If so, I’m not sure I’d even consider that a problem. If the goal is for it to give you a query to run, and you ask it “let’s do it in a transaction”, it’s a reasonable thing for it to simply inform you, “yeah you can just type begin first” since it’s assuming you’re going to be pasting the query in anyway. And yeah, it does use fewer tokens, assuming the query was long. Similar to how, if it gave me a command to run, and I say “I’m getting a permission denied”, it would be reasonable for it to say “yeah do it as root, put sudo before the command”, and it’s IMO reasonable if it didn’t repeat the whole thing verbatim just with the word “sudo” first.

But if the context was that you actually expected it to run the query for you, and instead it just said “here, you run it”, then yeah that’s lazy and I’d understand the shock.

endymi0n · 2026-04-24T20:23:20 1777062200

OpenAI is the first company that has reached a level of intelligence so high, the model has finally become smart enough to make YOU do all the work. Emergent behavior in action.

All earnesty aside, OpenAI’s oddly specific singular focus on “intelligence per token” (also in the benchmarks) that literally noone else pushes so hard eerily reminds me of Apple’s Macbook anorexia era pre-M1. One metric to chase at the cost of literally anything else. GPT-5.3+ are some of the smartest models out there and could be a pleasure to work with, if they weren’t lazy bastards to the point of being completely infuriating.
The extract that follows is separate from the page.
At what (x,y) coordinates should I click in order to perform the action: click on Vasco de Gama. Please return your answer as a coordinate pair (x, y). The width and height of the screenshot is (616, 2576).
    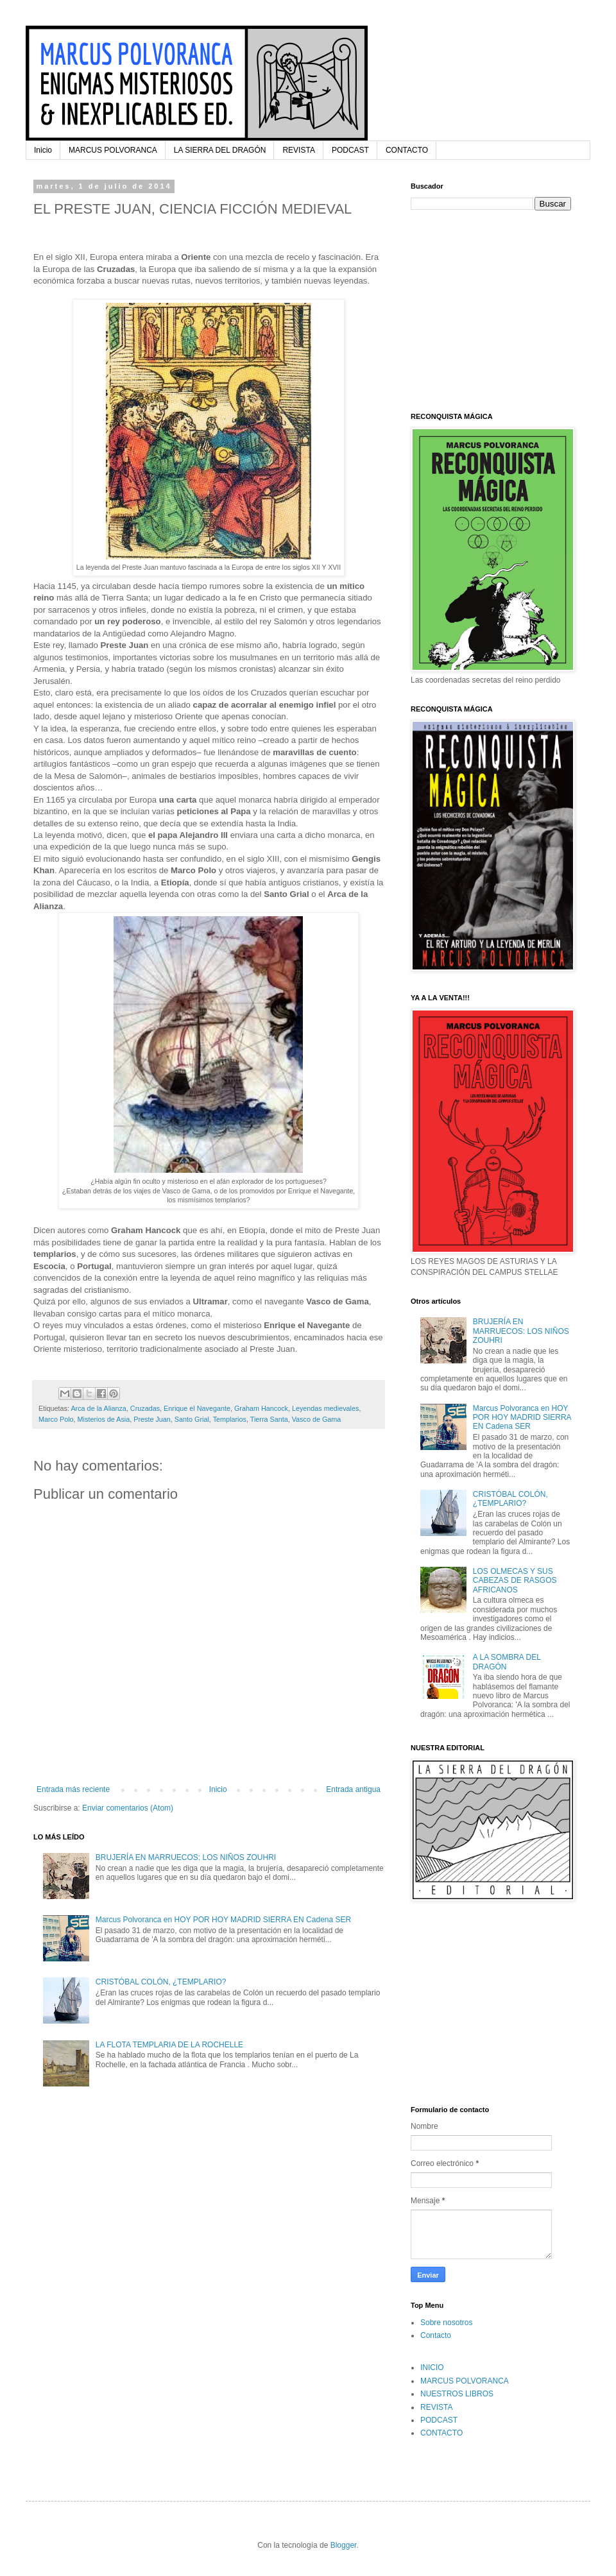
    Looking at the image, I should click on (316, 1419).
syspec · 2026-04-24T19:55:54 1777060554

Can't tell if above is good or bad.

wincy · 2026-04-25T02:18:49 1777083529

I mean, I was doing triage, so wanted an immediate fix. The actual issue is we’re getting some exploding complexity when double checking the action the API is taking is valid in the data. So that needs to be refactored. I suppose it reduces token usage, but Claude Opus will happily do exactly what I want it to.

hbn · 2026-04-24T20:24:07 1777062247

GPT-5.5 shatters benchmarks for amount of faith it puts in the user.